(BRIEF):
Exactly as given, restate each record that follows.

-- -- --

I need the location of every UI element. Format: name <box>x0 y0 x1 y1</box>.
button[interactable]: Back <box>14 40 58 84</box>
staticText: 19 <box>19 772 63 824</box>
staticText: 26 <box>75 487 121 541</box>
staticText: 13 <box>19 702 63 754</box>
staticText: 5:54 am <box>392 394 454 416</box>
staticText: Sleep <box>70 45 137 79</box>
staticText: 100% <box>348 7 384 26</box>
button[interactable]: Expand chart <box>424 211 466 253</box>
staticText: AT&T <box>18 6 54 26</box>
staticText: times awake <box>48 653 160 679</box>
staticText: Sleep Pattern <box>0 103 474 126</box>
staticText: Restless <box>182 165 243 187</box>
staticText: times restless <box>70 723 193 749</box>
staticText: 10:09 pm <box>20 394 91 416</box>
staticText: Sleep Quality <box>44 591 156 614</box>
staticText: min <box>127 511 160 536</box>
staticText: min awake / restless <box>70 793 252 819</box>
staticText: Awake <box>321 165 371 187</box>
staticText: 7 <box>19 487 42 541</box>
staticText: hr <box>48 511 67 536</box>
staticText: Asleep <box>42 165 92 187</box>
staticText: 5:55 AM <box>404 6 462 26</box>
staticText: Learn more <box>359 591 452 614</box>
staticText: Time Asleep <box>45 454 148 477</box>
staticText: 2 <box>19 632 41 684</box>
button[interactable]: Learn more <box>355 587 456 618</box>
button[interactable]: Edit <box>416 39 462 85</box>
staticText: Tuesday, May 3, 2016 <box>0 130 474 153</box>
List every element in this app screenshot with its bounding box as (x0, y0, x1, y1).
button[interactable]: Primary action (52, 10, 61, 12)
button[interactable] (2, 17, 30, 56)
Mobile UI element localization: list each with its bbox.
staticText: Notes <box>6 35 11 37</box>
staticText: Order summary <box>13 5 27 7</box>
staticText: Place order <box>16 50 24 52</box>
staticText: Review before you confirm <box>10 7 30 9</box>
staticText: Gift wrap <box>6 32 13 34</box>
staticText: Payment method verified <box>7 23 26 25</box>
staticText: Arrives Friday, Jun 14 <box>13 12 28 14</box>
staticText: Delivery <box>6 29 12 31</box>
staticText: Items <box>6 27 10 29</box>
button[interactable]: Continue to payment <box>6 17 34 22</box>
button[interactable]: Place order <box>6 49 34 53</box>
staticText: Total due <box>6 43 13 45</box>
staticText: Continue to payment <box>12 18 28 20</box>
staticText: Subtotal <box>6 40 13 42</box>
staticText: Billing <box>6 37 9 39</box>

-- -- --

(TASK RESULT):
I need the location of every UI element. Format: name <box>x0 y0 x1 y1</box>.
button[interactable]: Back <box>14 40 58 84</box>
staticText: 19 <box>19 772 63 824</box>
staticText: 26 <box>75 487 121 541</box>
staticText: 13 <box>19 702 63 754</box>
staticText: 5:54 am <box>392 394 454 416</box>
staticText: Sleep <box>70 45 137 79</box>
staticText: 100% <box>348 7 384 26</box>
button[interactable]: Expand chart <box>424 211 466 253</box>
staticText: AT&T <box>18 6 54 26</box>
staticText: times awake <box>48 653 160 679</box>
staticText: Sleep Pattern <box>0 103 474 126</box>
staticText: Restless <box>182 165 243 187</box>
staticText: times restless <box>70 723 193 749</box>
staticText: 10:09 pm <box>20 394 91 416</box>
staticText: Sleep Quality <box>44 591 156 614</box>
staticText: min <box>127 511 160 536</box>
staticText: min awake / restless <box>70 793 252 819</box>
staticText: Awake <box>321 165 371 187</box>
staticText: 7 <box>19 487 42 541</box>
staticText: hr <box>48 511 67 536</box>
staticText: Asleep <box>42 165 92 187</box>
staticText: 5:55 AM <box>404 6 462 26</box>
staticText: Learn more <box>359 591 452 614</box>
staticText: Time Asleep <box>45 454 148 477</box>
staticText: 2 <box>19 632 41 684</box>
button[interactable]: Learn more <box>355 587 456 618</box>
button[interactable]: Edit <box>416 39 462 85</box>
staticText: Tuesday, May 3, 2016 <box>0 130 474 153</box>
List every element in this app screenshot with its bounding box as (x0, y0, x1, y1).
button[interactable]: Primary action (52, 10, 61, 12)
button[interactable] (2, 17, 30, 56)
Mobile UI element localization: list each with its bbox.
staticText: Notes <box>6 35 11 37</box>
staticText: Order summary <box>13 5 27 7</box>
staticText: Place order <box>16 50 24 52</box>
staticText: Review before you confirm <box>10 7 30 9</box>
staticText: Gift wrap <box>6 32 13 34</box>
staticText: Payment method verified <box>7 23 26 25</box>
staticText: Arrives Friday, Jun 14 <box>13 12 28 14</box>
staticText: Delivery <box>6 29 12 31</box>
staticText: Items <box>6 27 10 29</box>
button[interactable]: Continue to payment <box>6 17 34 22</box>
button[interactable]: Place order <box>6 49 34 53</box>
staticText: Total due <box>6 43 13 45</box>
staticText: Continue to payment <box>12 18 28 20</box>
staticText: Subtotal <box>6 40 13 42</box>
staticText: Billing <box>6 37 9 39</box>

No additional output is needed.